We accepted that description of ourselves, letting it go by silent assent, and explained our lack of tents and almost every other thing the white man generally travels with as due to haste. Heaven only knew what lies Kazimoto told those credulous folk, to the perfectly worthy end of making our lot bearable, but we were fed after a fashion, and lodged after a worse one all along our road. And who should send in reports about us—and to whom? Obviously white men with a prisoner, marching in such a hurry toward the north, were government officials. Who should report officials to their government? As for the tale about our having left our loads behind—are not all white people crazy? Who shall explain their craziness?
From being a nuisance the Baganda became a joke. When it dawned on his fat intellect that we were hurrying toward Schillingschen with only one rifle among us and no baggage at all, he jumped at once to the conclusion we must be Schillingschen's friends; and his fear that we intended to hand him over to that ruthless brute for summary punishment was more melting to his backbone than the dread of our imaginary whip, that had caused him to give Schillingschen away.
He tried to bite through the thongs that held him, but Will twisted for him handcuffs out of thick iron wire that we begged from a chief, who had intended to make ornaments with it for his own legs. We did not dare let the man escape, nor care to prevent our men from using force when he threw himself on the ground and wept like a spoiled child.
"I will tell you" he said at last, deciding he might as well be hanged for mutton as for lamb, "what Bwana Schillingschen is searching for! I will tell you who knows where to find it! I will tell you where to find the man who knows! Only let me run away then to my own home in Uganda, and I will never again leave it! I am afraid! I am afraid!"
But that was only one more reason for keeping him with us, and no ground at all for delay. He would not tell unless we loosed his hands first, so we pressed on, camping late and starting early, until about noon of the fourth day we caught sight of Schillingschen's tents in the distance, and gathered our party at once into a little rocky hollow to discuss the situation.
Behind us the land sloped gradually for thirty or forty miles toward a sharp escarpment that overlooked the level land beside the lake. At times between the hills and trees we could glimpse Nyanza itself, looking like the vast rim of forever, mysterious and calm. In front of us the rolling hills, broken out here and there into rocky knolls, piled up on one another toward the hump of Elgon, on which the blue sky rested. In every direction were villages of folk who knew so little of white men that they paid no taxes yet and did no work—marrying and giving in marriage—fighting and running away—eating and drinking and watching their women cultivate the corn and beans and sweet potatoes—without as much as foreboding of the taxes, work for wages, missionaries, law and commerce soon to come.
Schillingschen was more than taking his time, he was dawdling, keeping his donkeys fat, and letting his men wander at pleasure to right and left gathering reports for him of unusual folk or things. We came very close to being seen by one of them, who emerged from a village near us with a pair of chickens he had foraged, followed by the owner of the luckless birds in a great hurry and fury to get paid for them.
Schillingschen's tent could fairly easily be stalked from the far side in broad daylight, and I was for making the attempt. There was the risk that one of our porters might grow restless and break bounds if we waited, or that the Baganda might take to yelling. We gagged him as soon as I talked of the danger of that.

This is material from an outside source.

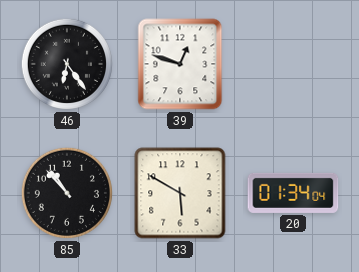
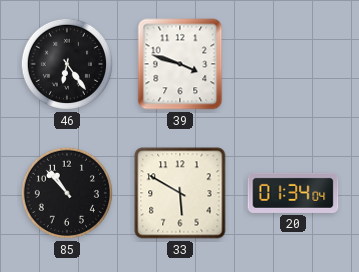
39: 12:48 -> 3:48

Coutlass and Brown, however, were the only two who would agree with me. Like me, they were weary to death of mtama porridge, with or without milk, and the sight of Schillingschen's distant campfire with a great pot resting on stones in the midst of it whetted appetite for white man's food. They and I were for supping as soon as possible from the German's provender, and sleeping under his canvas roof.
But Fred and Will insisted on caution, claiming reasonably that surprise would be infinitely easier after dark. It was unlikely that Schillingschen would post any sentries, and not much matter if he did. His knowledge of natives and natural air of authority made him quite safe among any but the wildest, and these were a comparatively peaceful folk. In all probability he would sit and read by candle light, with his boys all snoring a hundred yards away. There was no making Fred and Will see the virtue of my contention that a sudden attack while his boys were scattered all about among the villages would be just as likely to succeed; so we settled down to wait where we were with what patience we could summon.